Coming next in this series

This finding opened more questions than it closed. Posts I’m working on next (links go live as they publish):

  • Part 2 — Does the cliff move with model size? Per-model cliff localization across Llama-3.2, Phi-4-mini, and friends. (coming soon)
  • Part 3 — When compression beats full precision. The result that surprised me most: on dilute long contexts, lossy KV compression can make a model more reliable, not less. (coming soon)
  • Part 4 — The harness, not the model. Why I think a good harness around a 7B model beats a frontier model for 90% of real work — and how the local assistant I’m building rests on that bet. (coming soon)

If that’s the kind of thing you want in your feed, follow along:

  • GitHub Discussionsagentic-evals repo (goes live when the repo is public) — ask questions, share results, challenge findings
  • LinkedInConnect on LinkedIn — where I post each new finding

(A newsletter is on the roadmap — once enough of you tell me it’d be worth your inbox. For now, GitHub and LinkedIn are home.)

Reproduce it yourself

The whole point is that you don’t take my word for it:

git clone https://github.com/sathishksomasundaram/agentic-evals
cd agentic-evals
uv sync && uv run pre-commit install
uv run agentic-evals exp-001 cliff-fine-sweep   # reproduce the cliff in §4
  • Full reproducibility table → §9 above
  • Glossary of every term I use → GLOSSARY.md
  • The local-first agent this all feeds → (coming soon)

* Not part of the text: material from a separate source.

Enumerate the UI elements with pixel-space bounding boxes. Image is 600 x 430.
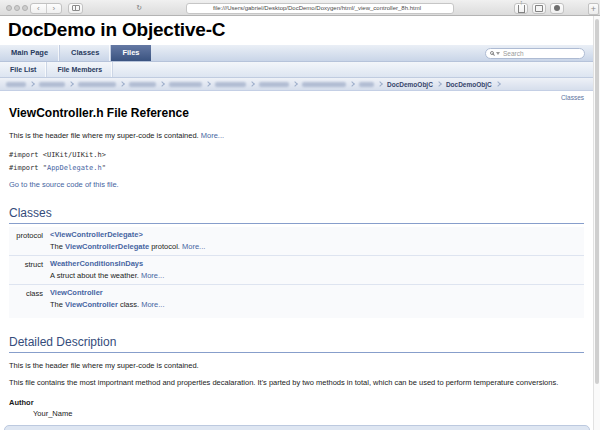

Found a case where it doesn’t replicate on your hardware? That’s the most useful thing you can send me — it’s how we both get to the truth.

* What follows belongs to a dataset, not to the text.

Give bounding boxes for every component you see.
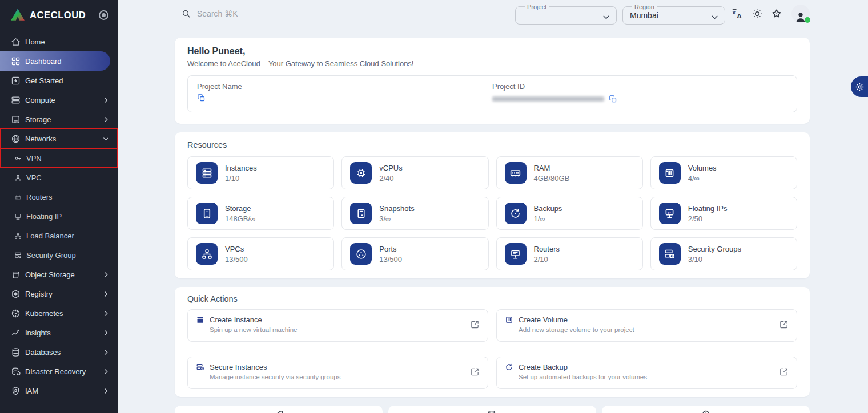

This dataset came out of 9 spikes, 1 multi-model benchmark run, 2 occasions where I had to correct my own earlier claims, and 1 surprising result that replicated cleanly. The full spike reports document the path honestly — including the times I was wrong and what changed my mind. That trail is part of the proof.

Repository link, license, and contribution guide coming soon. Until then: every finding above is reproducible from the code paths cited.


Appendix

Notation. The § symbol — the “section sign” — marks an internal cross-reference in this post; e.g. §4 jumps to Section 4.

Built on yzamari/mlx-turboquant. The buffer_size knob this entire post turns on comes from yzamari’s MLX port, yzamari/mlx-turboquant — the implementation every measurement here runs on. (Full acknowledgement in Credits above.)

Quotes status. The blog’s whole premise is “proof, not hype” — so no fabricated or misattributed quotes. The post uses exactly one quote, and it’s verified:

§5 (hallucination) — VERIFIED ✅. Andrej Karpathy: “…in some sense, hallucination is all LLMs do. They are dream machines.” Wording confirmed verbatim against the primary source x.com/karpathy/status/1733299213503787018 (Dec 9, 2023) — the draft uses a clean mid-sentence excerpt. One of the most-cited LLM quotes; ties directly to the finding.

Principle: a verified quote with a link, or no quote. Never a guess.